Stored data entries:
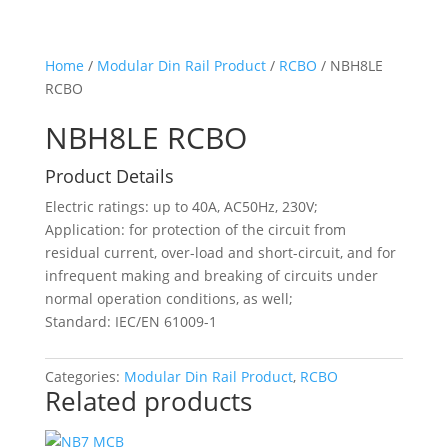
Home
/
Modular Din Rail Product
/
RCBO
/ NBH8LE
RCBO
NBH8LE RCBO
Product Details
Electric ratings: up to 40A, AC50Hz, 230V;
Application: for protection of the circuit from
residual current, over-load and short-circuit, and for
infrequent making and breaking of circuits under
normal operation conditions, as well;
Standard: IEC/EN 61009-1
Categories:
Modular Din Rail Product
,
RCBO
Related products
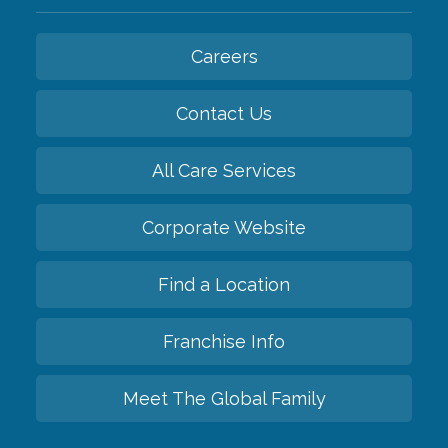
Careers
Contact Us
All Care Services
Corporate Website
Find a Location
Franchise Info
Meet The Global Family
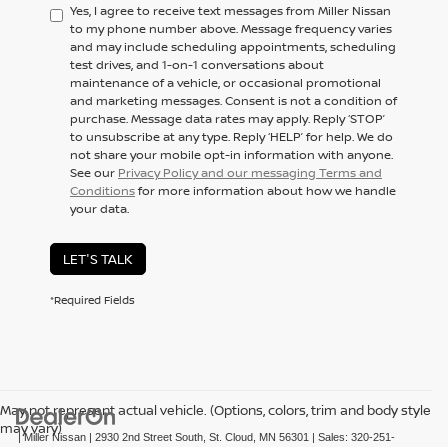
Yes, I agree to receive text messages from Miller Nissan
to my phone number above. Message frequency varies
and may include scheduling appointments, scheduling
test drives, and 1-on-1 conversations about
maintenance of a vehicle, or occasional promotional
and marketing messages. Consent is not a condition of
purchase. Message data rates may apply. Reply ‘STOP’
to unsubscribe at any type. Reply ‘HELP’ for help. We do
not share your mobile opt-in information with anyone.
See our
Privacy Policy and our messaging Terms and
Conditions
for more information about how we handle
your data.
LET'S TALK
*Required Fields
May not represent actual vehicle. (Options, colors, trim and body style
may vary)
| Miller Nissan
|
2930 2nd Street South,
St. Cloud,
MN
56301
| Sales:
320-251-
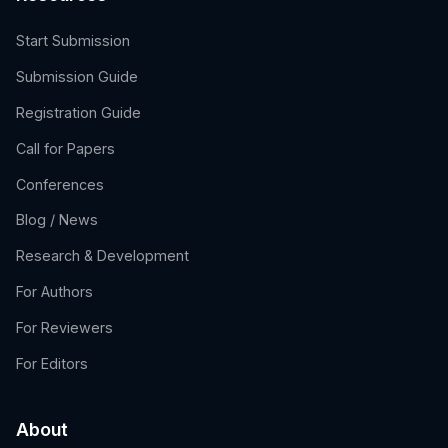
Start Submission
Submission Guide
Registration Guide
Call for Papers
Conferences
Blog / News
Research & Development
For Authors
For Reviewers
For Editors
About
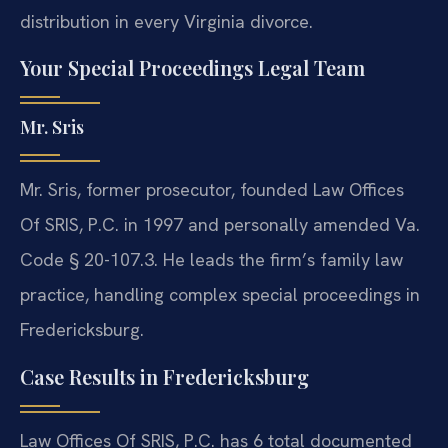
distribution in every Virginia divorce.
Your Special Proceedings Legal Team
Mr. Sris
Mr. Sris, former prosecutor, founded Law Offices
Of SRIS, P.C. in 1997 and personally amended Va.
Code § 20-107.3. He leads the firm’s family law
practice, handling complex special proceedings in
Fredericksburg.
Case Results in Fredericksburg
Law Offices Of SRIS, P.C. has 6 total documented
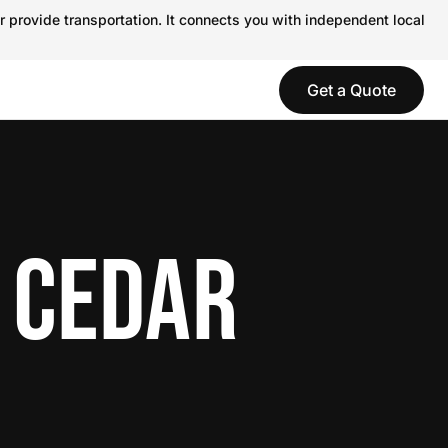
r provide transportation. It connects you with independent local
Get a Quote
 CEDAR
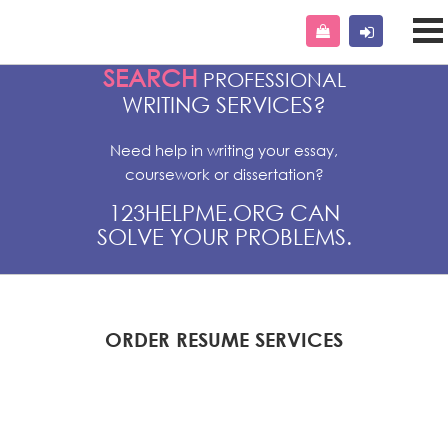
SEARCH
PROFESSIONAL
WRITING SERVICES?
Need help in writing your essay,
coursework or dissertation?
123HELPME.ORG CAN
SOLVE YOUR PROBLEMS.
ORDER RESUME SERVICES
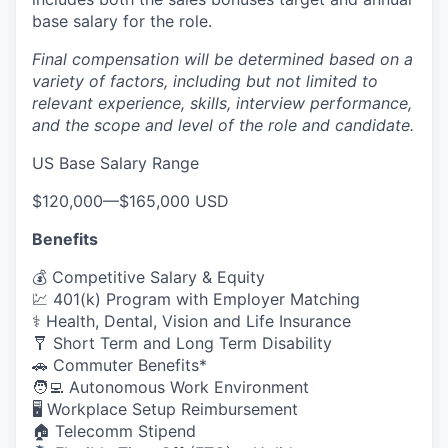
base salary for the role.
Final compensation will be determined based on a
variety of factors, including but not limited to
relevant experience, skills, interview performance,
and the scope and level of the role and candidate.
US Base Salary Range
$120,000
—
$165,000 USD
Benefits
💰 Competitive Salary & Equity
💹 401(k) Program with Employer Matching
⚕️ Health, Dental, Vision and Life Insurance
🩼 Short Term and Long Term Disability
🚗 Commuter Benefits*
🧑‍💻 Autonomous Work Environment
🖥️ Workplace Setup Reimbursement
🏠 Telecomm Stipend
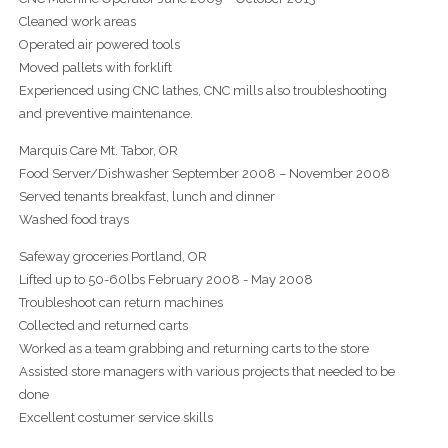
Cleaned work areas
Operated air powered tools
Moved pallets with forklift
Experienced using CNC lathes, CNC mills also troubleshooting
and preventive maintenance.
Marquis Care Mt. Tabor, OR
Food Server/Dishwasher September 2008 – November 2008
Served tenants breakfast, lunch and dinner
Washed food trays
Safeway groceries Portland, OR
Lifted up to 50-60lbs February 2008 - May 2008
Troubleshoot can return machines
Collected and returned carts
Worked as a team grabbing and returning carts to the store
Assisted store managers with various projects that needed to be
done
Excellent costumer service skills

WORK ORDER
Your answer must be the exact lines from the records above, from the one containing "maintenance of a" through the one containing "Moved pallets with forklift", both included, with every picture left out.

WORKED SOLUTION
maintenance of a vehicle, or occasional promotional
and marketing messages. Consent is not a condition of
purchase. Message data rates may apply. Reply ‘STOP’
to unsubscribe at any type. Reply ‘HELP’ for help. We do
not share your mobile opt-in information with anyone.
See our
Privacy Policy and our messaging Terms and
Conditions
for more information about how we handle
your data.
LET'S TALK
*Required Fields
May not represent actual vehicle. (Options, colors, trim and body style
may vary)
| Miller Nissan
|
2930 2nd Street South,
St. Cloud,
MN
56301
| Sales:
320-251-
Start Submission
Submission Guide
Registration Guide
Call for Papers
Conferences
Blog / News
Research & Development
For Authors
For Reviewers
For Editors
About
distribution in every Virginia divorce.
Your Special Proceedings Legal Team
Mr. Sris
Mr. Sris, former prosecutor, founded Law Offices
Of SRIS, P.C. in 1997 and personally amended Va.
Code § 20-107.3. He leads the firm’s family law
practice, handling complex special proceedings in
Fredericksburg.
Case Results in Fredericksburg
Law Offices Of SRIS, P.C. has 6 total documented
r provide transportation. It connects you with independent local
Get a Quote
 CEDAR
SEARCH
PROFESSIONAL
WRITING SERVICES?
Need help in writing your essay,
coursework or dissertation?
123HELPME.ORG CAN
SOLVE YOUR PROBLEMS.
ORDER RESUME SERVICES
base salary for the role.
Final compensation will be determined based on a
variety of factors, including but not limited to
relevant experience, skills, interview performance,
and the scope and level of the role and candidate.
US Base Salary Range
$120,000
—
$165,000 USD
Benefits
💰 Competitive Salary & Equity
💹 401(k) Program with Employer Matching
⚕️ Health, Dental, Vision and Life Insurance
🩼 Short Term and Long Term Disability
🚗 Commuter Benefits*
🧑‍💻 Autonomous Work Environment
🖥️ Workplace Setup Reimbursement
🏠 Telecomm Stipend
Cleaned work areas
Operated air powered tools
Moved pallets with forklift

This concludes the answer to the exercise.